Comme tous les réseaux sociaux généralistes et comme l'affirmaient des experts il y a déjà 4 ans, Twitter est constitué à la fois de groupes de personnes qui se connaissent dans la vraie vie, et de communautés dont les membres partagent des affinités sociales, culturelles, politiques, religieuses... sans s'être jamais rencontrés.
Une analyse sémantique de Twitter, récemment réalisée au Royaume-Uni, a montré que chacune de ces communautés avait son propre langage, son propre dialecte. On peut donc avancer que l'on parle une foule de langues sur Twitter, non seulement en fonction de sa langue maternelle ou de travail, mais aussi en fonction des gens que l'on fréquente.
Les différents langages sur Twitter
Les tweetos (usagers de Twitter) possèdent un socle linguistique commun, propre au site de microblogging. Par exemple, les messages de 140 caractères comprennent souvent des mots-dièses (mots-clés, hashtags en anglais) qui signalent les thèmes abordés dans les discussions publiques. Pour interpeller directement un usager, il faut utiliser l'arobas (@) accompagné du pseudonyme de son interlocuteur. Pour un message direct et non public, le tweet doit commencer par les initiales DM. Et il est de bon ton de retweeter les microbillets des autres en apposant les lettres RT en début de message.
Mais il y a d'autres phraséologies qui se développent dans les communautés sur Twitter. Une étude sémantique, débutée en 2009 et publiée en février 2013 sur Internet, a utilisé différents algorithmes pour analyser le vocabulaire employé par les différents groupes sur Twitter. Une étude complexe qui a permis aux chercheurs de reprérer les groupes d'affinités d'utilisateurs anglophones d'après la construction linguistique de leurs tweets. En effet, les termes et les particularités orthographiques permettent de deviner le groupe d'appartenance du rédacteur dans 72 % des cas.

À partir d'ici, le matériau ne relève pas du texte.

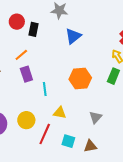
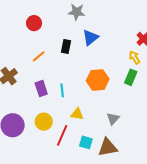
black rectangle: (33, 29) -> (66, 47), moved
purple rectangle: (26, 74) -> (41, 88), moved
brown triangle: (90, 146) -> (108, 147), size x1.5

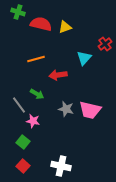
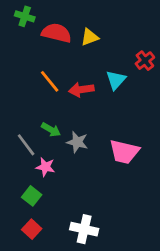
orange line: (36, 59) -> (50, 81), turned 66
red arrow: (58, 75) -> (81, 90), moved
gray star: (66, 109) -> (77, 142), moved

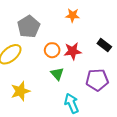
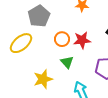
yellow star: (20, 91) -> (43, 79), moved

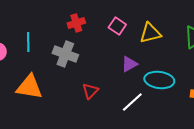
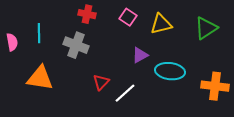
red cross: (76, 23) -> (87, 14), turned 30
white line: (132, 102) -> (125, 93), moved

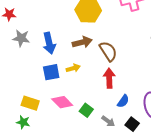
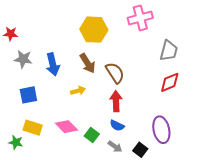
brown arrow: (82, 42) -> (88, 63), turned 72
blue square: (51, 72) -> (28, 95), moved
blue semicircle: (123, 101) -> (117, 126), moved, turned 80
green star: (23, 122) -> (16, 142), moved

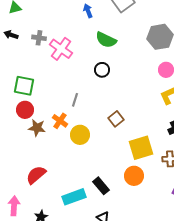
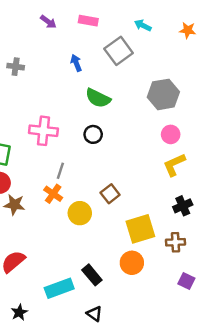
gray cross: (39, 38) -> (16, 67), moved
pink cross: (61, 49) -> (43, 131), moved, turned -30
orange cross: (60, 121) -> (53, 194), moved
yellow circle: (80, 135) -> (80, 213), moved

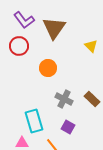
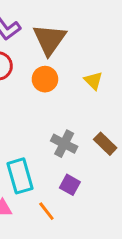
yellow triangle: (91, 46) -> (93, 81), moved
orange circle: (48, 68) -> (45, 79), moved

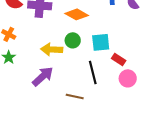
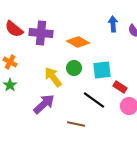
yellow arrow: (52, 49) -> (53, 77), turned 50
black line: (93, 72) -> (94, 100), turned -40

Le professeur Vincent Jansen a remarqué que les membres d'une même communauté font souvent les mêmes fautes d'orthographe. Il ne s'agit d'ailleurs pas de fautes à proprement parler, mais de déformations volontaires qui permettent aux membres de s'identifier. Par exemple, le chercheur a observé que les Afro-américains terminent les mots finissant en « ing » par des « in », « a » ou « er ». On écrit donc poppin' pour popping, chillin' pour chilling, etc. Autre exemple, les admirateurs du chanteur populaire Justin Bieber ont une curieuse tendance à ajouter deux « e » à la fin de leurs tweets (ex. : « Pleasee »). Une façon d'exprimer l'excitation que provoque ce jeune homme ?
Les membres des communautés forment des néologismes pour exprimer leurs sentiments négatifs ou positifs. Ainsi, pour signifier leur amour de la faune, les défenseurs des droits des animaux ont créé des termes tels que « furever » ou « pawsome » (jeu de mot avec forever ou awesome). De leur côté, la communauté des Américains de droite écriront souvent « dems » (diminutif péjoratif de démocrates) ou mentionnerons continuellement Pelosi (Nancy Pelosi), la présidente de la Chambre des représentants jusqu'en janvier 2011, personnalité démocrate exécrée par ce groupe.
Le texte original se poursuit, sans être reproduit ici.